Segundo entendimento das autoridades fazendárias, a partir do novo julgamento, não há necessidade de ação rescisória, permitindo -se a cobrança imediata do tributo, mesmo que o contribuinte tenha decisão transitada em julgado em sentido contrário.

A relativização da coisa julgada pretendida pelo Parecer PGFN 492, de 2011, sempre foi bastante questionada pelos contribuintes, sob os argumentos de afronta ao próprio instituto da coisa julgada, a segurança jurídica e ao estado democrático de Direito, todavia, o CPC de 2015 parece ter dado uma nova roupagem a discussão.

Assim, além de analisar os limites da coisa julgada, ao julgar o Tema 885, o Tribunal deverá enfrentar o real impacto dos precedentes firmados em sede de controle difuso (afetados pela repercussão geral) nas relações jurídico tributárias, sejam estas judicializadas ou não.

A depender do posicionamento do STF com relação à matéria, a força atribuída aos precedentes no CPC de 2015 pode ganhar novos contornos, já que uma decisão proferida em sede de controle difuso (sob o rito da repercussão geral) pode gerar efeitos não só entre as partes que ainda litigam perante o Poder Judiciário, mas, também para aquelas que possuem demandas já finalizadas (com trânsito em julgado em sentido contrário). Tal situação certamente afetará aqueles que sequer ingressaram em juízo.

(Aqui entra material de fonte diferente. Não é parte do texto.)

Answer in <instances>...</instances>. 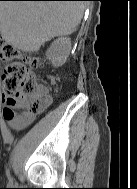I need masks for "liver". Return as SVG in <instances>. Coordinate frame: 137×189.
I'll use <instances>...</instances> for the list:
<instances>
[{"label":"liver","instance_id":"1","mask_svg":"<svg viewBox=\"0 0 137 189\" xmlns=\"http://www.w3.org/2000/svg\"><path fill=\"white\" fill-rule=\"evenodd\" d=\"M84 9L82 1H0V30L8 43L31 50L53 36L72 33Z\"/></svg>","mask_w":137,"mask_h":189}]
</instances>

O julgamento do tema 885 pode definir, de fato, a força da sistemática de precedentes criada pelo CPC de 2015, com a limitação não só da coisa julgada, mas a limitação das normas que regulam as relações jurídico tributárias (fisco/contribuinte), por conta da aplicação dos precedentes para além dos processos judiciais. É preciso acompanhar de perto o desfecho deste tema, pois os fundamentos desse julgamento podem esclarecer, enfim, o nosso peculiar modelo híbrido (commom law/civil law) criado pelo diploma processual de 2015.